NEW DELHI: Hate speech in India is no longer confined to sporadic moments of political tension or social unrest. It has increasingly become a routine feature of public life—delivered openly at rallies, religious gatherings and processions, often in the very presence of the state’s visible instruments. India Hate Lab’s (IHL) 2023 report gives empirical weight to this reality, documenting 1,215 verified anti-Muslim speech events in a single year, averaging nearly four incidents every day.
These are not anonymous online expressions. They are public speeches, addressed to identifiable audiences, frequently delivered under police presence. For constitutional analysis, the significance of this data lies less in its moral indictment and more in what it reveals about the functioning of the State. India possesses a dense legal framework regulating inflammatory and group-targeted hostility. The deeper constitutional concern is what it means when such speech becomes routine and the State’s dominant response is silence.
From a constitutional perspective, hate speech is not merely a social harm; it is a structural event. Speech that targets communities, calls for exclusion or violence, and is repeatedly normalised in public spaces reshapes the conditions of equal citizenship. Harm begins well before physical violence—it manifests through fear, marginalisation and the implicit signalling of who belongs in the polity and who does not.
This understanding is embedded in constitutional jurisprudence. The Supreme Court has consistently recognised that certain forms of speech can undermine public order and dignity, justifying regulation. Post Shreya Singhal v. Union of India, the law permits restrictions where speech bears a proximate link to harm or incitement. The difficulty lies not in doctrine, but in whether the State treats such incitement as constitutionally consequential in practice.
A striking aspect of the IHL data is that many events occur in environments where State awareness cannot be denied. Police personnel are often present for law and order duties. This shifts the question from ignorance to governance. Constitutionally, sustained non-intervention where the State has knowledge, capacity and legal authority is not neutral. Over time, silence acquires meaning—it shapes expectations, emboldens speakers and signals tolerance. Hate speech risks transforming from an offence into an accepted political instrument.
The Bharatiya Nyaya Sanhita, 2023 criminalises acts promoting enmity, prejudice or violence between groups, while the Bharatiya Nagarik Suraksha Sanhita, 2023 mandates prompt action where cognizable offences are disclosed. The constitutional problem exposed by the IHL report is not legislative inadequacy but uneven enforcement. If even a fraction of the documented incidents disclose cognizable offences, their sheer volume raises a serious question: when does discretion slide into abdication?
In Lalita Kumari v. Government of Uttar Pradesh, the Supreme Court held that FIR registration is mandatory where a cognizable offence is disclosed. While hate speech requires contextual assessment, routine non-registration across reported public events raises concerns that go beyond individual cases. Constitutional scrutiny looks at patterns, not exceptions.

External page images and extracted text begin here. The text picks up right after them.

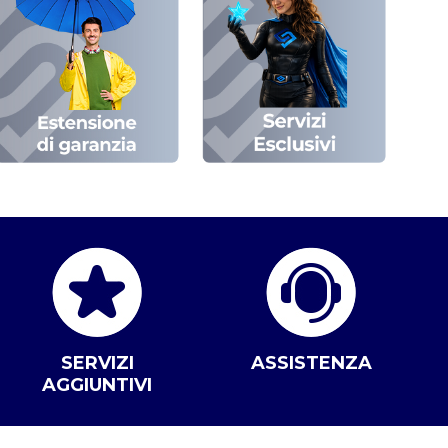
SERVIZI
ASSISTENZA
AGGIUNTIVI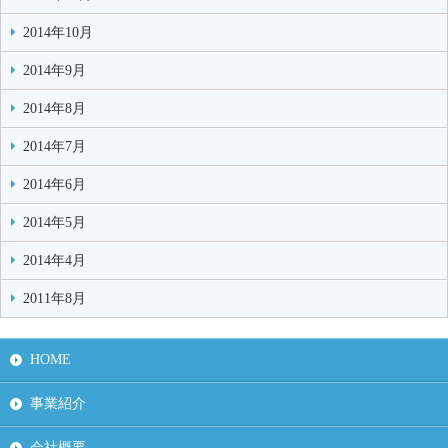
2014年10月
2014年9月
2014年8月
2014年7月
2014年6月
2014年5月
2014年4月
2011年8月
HOME
事業紹介
会社概要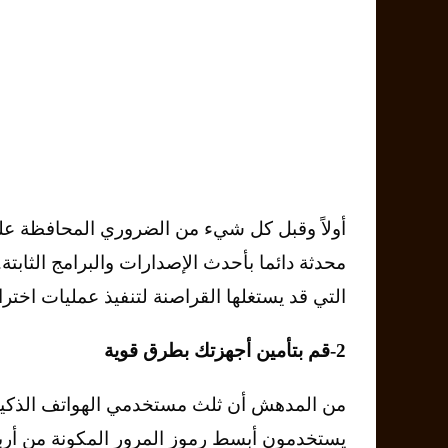
أولاً وقبل كل شيء من الضروري المحافظة على
محدثة دائما بأحدث الإصدارات والبرامج الثابتة.
التي قد يستغلها القراصنة لتنفيذ عمليات اختراق
2-قم بتأمين أجهزتك بطرق قوية
من المدهش أن ثلث مستخدمي الهواتف الذكية ع
يستخدمون أبسط رموز المرور المكونة من أربعة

Police discretion, though unavoidable, must remain bounded, even-handed and reviewable. Persistent selective enforcement engages Article 14, which demands equal protection of the laws. The harm here extends beyond targeted communities—it corrodes the constitutional promise that law operates without preference.
Judicial expectations are clear. In Shaheen Abdulla v. Union of India, the Supreme Court directed police to take suo motu action against hate speech without waiting for private counter reporting. The IHL data tests whether administrative reality aligns with these expectations. If public, verifiable incidents continue to accumulate without visible legal response, the failure is institutional, not doctrinal.
Article 21 further deepens the concern. The right to life includes a positive duty on the State to prevent foreseeable harm. In Tehseen S Poonawalla v. Union of India, the Court emphasised that State responsibility begins before violence erupts. Repeated public hate speech creates precisely such foreseeability. Failure to intervene reduces criminal law to a post-facto ritual, stripping it of its preventive purpose.
The IHL’s 2025 report does not determine guilt. Its constitutional value lies in exposing patterns of response—or the lack of them.